# any thoughts on 'rebound' relationships?



## Marigold (Oct 29, 2010)

Hi everyone, it's been a few weeks since I last posted, I thought I would update and also I need some advice please!.....

Briefly, H left me 8 weeks ago saying the marriage wasn't working, wanting to 'clear his head' alone, think things over etc, he maintained there is no OW, although I suspected there could well be (he was unfaithful in the past and there were some suspicious signs again), I begged him to stay and try to make it work but to no avail and we are separated now 8 weeks. No kids. 

We have only had some phone contact - maybe once or twice per week and its mainly been about practical stuff - like bank accounts. We haven't really revisited the reasons for the separation - I think I have heard his reasons and on a couple of occasions when we touched on the problems, he went into the mode of total blame on me and listing the things he doesn't like about me, it was too upsetting for me and also unhelpful.
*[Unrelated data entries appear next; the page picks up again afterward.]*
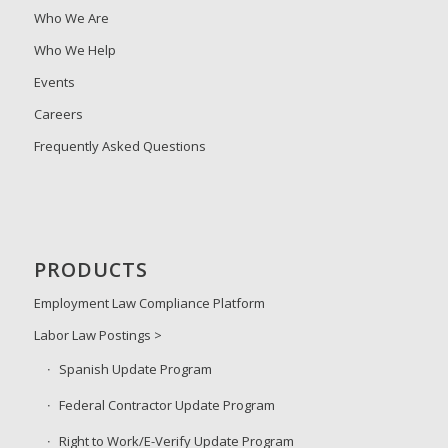
Who We Are
Who We Help
Events
Careers
Frequently Asked Questions
PRODUCTS
Employment Law Compliance Platform
Labor Law Postings >
Spanish Update Program
Federal Contractor Update Program
Right to Work/E-Verify Update Program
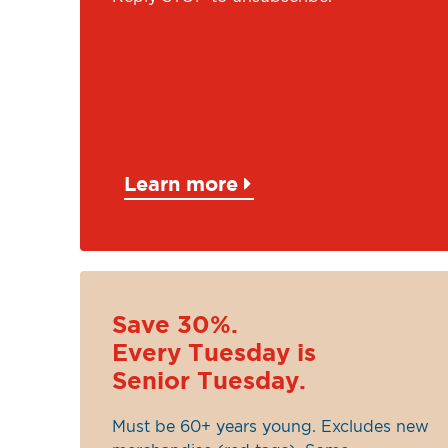
Learn more
Save 30%.
Every Tuesday is
Senior Tuesday.
Must be 60+ years young. Excludes new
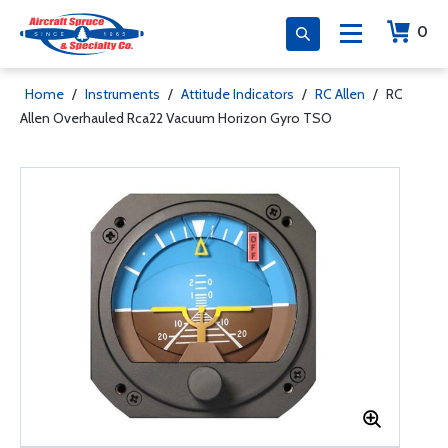
0
Home
/
Instruments
/
Attitude Indicators
/
RC Allen
/
RC
Allen Overhauled Rca22 Vacuum Horizon Gyro TSO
I have gathered that he is pretty much 'living his life' although I also know that he has been in lots of pain too.....

Now I have had some time to think, I am still not sure what I want.....on one hand, I 'believe' in my marriage vows and I do love and miss him very badly, on the other hand, my heart has a little voice telling me that the damage and pain is just too great to repair....I just feel so sad that in my heart I can't see how we could ever be what we were........

I'm finding it very hard to get over this massive loss - I was with him since aged 18 years and I'm now 30 (6 years were married) and I'm wondering could having a fling with another man help me? I'm not talking about a deep relationship - I know i'm totally not emotionally ready for that - but I wondered if dating in a superficial / physical way could help me get over this? 

I really miss having a man telling me good stuff about myself like i'm attractive, sexy etc.....should point out that my H really distanced himself both emotionally and physically from me for the past at least 2 years so I feel like I've missed this for a long time..........On one side, I'm aware that i'm very fragile and I don't want to put myself in a situation where I could end up hurting myself more, on the other hand, I want to feel like a woman again / male attention.....

I'm not sure what to do....does a sort of 'rebound' relationship help me move on and feel better about myself, or could I just be setting myself up for a potential disaster? Also am I being unrealistic with the time frame - its only been 8 weeks, not sure if i'm 'ready' but i feel maybe I should be....or do I just feel I should be ready 'cos it seems that my H is getting on ok??.....so confusing!!! Any advice or comments really gratefully received........

thank you and good luck to everyone else who is having a difficult time too...(sorry - a longer post than I intended!)


----------



## DjF (Nov 24, 2010)

Until you decide what you want toward your marriage, any othe relationship will just cloud up that issue...we all want to feel loved again, but I believe 2 months is too soon to jump forward, certainly when you say that you believe in your vows...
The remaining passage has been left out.